Le pregunté al tambero si reconocía a las vacas. Sí, me dijo. Cuando están en el corral siempre se paran en el mismo lugar. En lo que parecía azar o naturaleza –un grupo de vacas de pie en un corral en mitad del campo en mitad de la noche–, había un sistema.
Años más tarde, con el proceso de industrialización rural, se construyó el tambo mecánico. Las vacas tenían que entrar a un galpón, alinearse y esperar que las ordeñaran mecánicamente. Un hombre atendía el mecanismo y podía ordeñar ahora ocho vacas en el mismo tiempo que antes llevaba ordeñar una sola. Le pregunté al tambero si las vacas entraban al galpón también siempre en el mismo orden. No, me dijo. No les gusta mucho entrar al galpón. Tengo que arrearlas. Pero cuando les abro la puerta para salir del galpón, se apuran.
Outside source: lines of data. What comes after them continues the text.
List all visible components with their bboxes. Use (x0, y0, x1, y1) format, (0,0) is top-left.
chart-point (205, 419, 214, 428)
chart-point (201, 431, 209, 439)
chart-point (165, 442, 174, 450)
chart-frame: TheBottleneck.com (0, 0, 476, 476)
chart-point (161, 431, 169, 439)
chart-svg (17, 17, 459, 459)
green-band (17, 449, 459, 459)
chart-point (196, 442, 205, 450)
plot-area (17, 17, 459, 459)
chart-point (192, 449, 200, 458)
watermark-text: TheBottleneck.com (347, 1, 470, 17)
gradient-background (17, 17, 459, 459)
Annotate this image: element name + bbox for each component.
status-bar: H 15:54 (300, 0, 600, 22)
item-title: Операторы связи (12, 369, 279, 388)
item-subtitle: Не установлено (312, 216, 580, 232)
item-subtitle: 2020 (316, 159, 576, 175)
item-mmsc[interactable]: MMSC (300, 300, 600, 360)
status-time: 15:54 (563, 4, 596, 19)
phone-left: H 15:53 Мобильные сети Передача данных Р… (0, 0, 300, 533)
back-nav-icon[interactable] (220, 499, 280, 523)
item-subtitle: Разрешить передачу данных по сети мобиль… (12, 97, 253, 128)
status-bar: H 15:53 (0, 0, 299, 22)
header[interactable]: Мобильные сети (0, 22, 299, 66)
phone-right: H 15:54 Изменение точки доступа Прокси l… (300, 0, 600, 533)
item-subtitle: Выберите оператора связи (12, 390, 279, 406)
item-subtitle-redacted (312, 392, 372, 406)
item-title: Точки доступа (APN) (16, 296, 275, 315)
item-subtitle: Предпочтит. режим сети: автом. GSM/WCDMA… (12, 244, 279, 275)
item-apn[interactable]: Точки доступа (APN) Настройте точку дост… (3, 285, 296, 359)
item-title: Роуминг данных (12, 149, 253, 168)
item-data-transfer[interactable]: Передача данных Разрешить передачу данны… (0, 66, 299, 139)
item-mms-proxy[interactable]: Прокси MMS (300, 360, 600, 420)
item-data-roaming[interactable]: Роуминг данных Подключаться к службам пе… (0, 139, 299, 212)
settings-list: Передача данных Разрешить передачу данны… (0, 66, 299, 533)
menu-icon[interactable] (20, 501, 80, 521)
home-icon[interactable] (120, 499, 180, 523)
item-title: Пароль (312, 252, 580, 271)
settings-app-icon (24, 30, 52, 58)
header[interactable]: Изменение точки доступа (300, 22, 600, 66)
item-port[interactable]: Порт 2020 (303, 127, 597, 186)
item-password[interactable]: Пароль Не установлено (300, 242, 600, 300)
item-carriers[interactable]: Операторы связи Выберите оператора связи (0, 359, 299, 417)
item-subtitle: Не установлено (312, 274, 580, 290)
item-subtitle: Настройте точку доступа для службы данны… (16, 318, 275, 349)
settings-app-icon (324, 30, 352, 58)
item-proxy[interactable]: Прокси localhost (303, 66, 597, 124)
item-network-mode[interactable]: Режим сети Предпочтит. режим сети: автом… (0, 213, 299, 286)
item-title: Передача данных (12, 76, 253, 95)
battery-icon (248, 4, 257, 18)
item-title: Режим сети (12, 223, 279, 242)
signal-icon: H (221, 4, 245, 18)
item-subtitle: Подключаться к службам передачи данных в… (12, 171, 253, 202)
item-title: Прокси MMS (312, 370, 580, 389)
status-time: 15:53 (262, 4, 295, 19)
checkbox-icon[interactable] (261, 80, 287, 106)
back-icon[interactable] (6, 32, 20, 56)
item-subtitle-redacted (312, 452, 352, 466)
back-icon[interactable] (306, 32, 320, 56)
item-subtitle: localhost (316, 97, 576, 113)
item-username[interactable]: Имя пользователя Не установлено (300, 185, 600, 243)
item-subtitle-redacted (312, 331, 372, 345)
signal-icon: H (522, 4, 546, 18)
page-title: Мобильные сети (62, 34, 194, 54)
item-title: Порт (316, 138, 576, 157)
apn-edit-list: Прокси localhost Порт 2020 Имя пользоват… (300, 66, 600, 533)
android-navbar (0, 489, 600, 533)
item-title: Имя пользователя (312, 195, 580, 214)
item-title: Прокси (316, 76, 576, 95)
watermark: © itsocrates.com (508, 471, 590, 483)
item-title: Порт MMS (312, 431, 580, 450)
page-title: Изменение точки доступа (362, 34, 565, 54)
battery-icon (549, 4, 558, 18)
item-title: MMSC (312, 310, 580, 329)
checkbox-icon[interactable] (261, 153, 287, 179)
Las vacas tienen su sistema si se las deja sueltas en el corral. Si se las pone al servicio de una mayor productividad, el sistema se rompe. Esto produce “arreo”, desorden. Para crear un nuevo sistema se tiene que destruir uno viejo. Las vacas se apuran para salir del tambo mecánico, se apuran para volver al viejo sistema.
Trabajé un tiempo en Volkswagen Argentina. Para que los autos anden siempre igual de bien, los operarios tienen que repetir siempre los mismos movimientos. Una vez le pregunté a un operario de la cinta de montaje si sabía hacer su trabajo con los ojos cerrados. Me dijo que sí y me lo mostró. Como un bailarín que después de entrenar repite la coreografía, puso unos tornillos, conectó unos cables y fijó una goma, después el semi-auto se alejó por la cinta y el tipo abrió los ojos. ¿Qué tiempo, además del productivo, habitó ese lapso?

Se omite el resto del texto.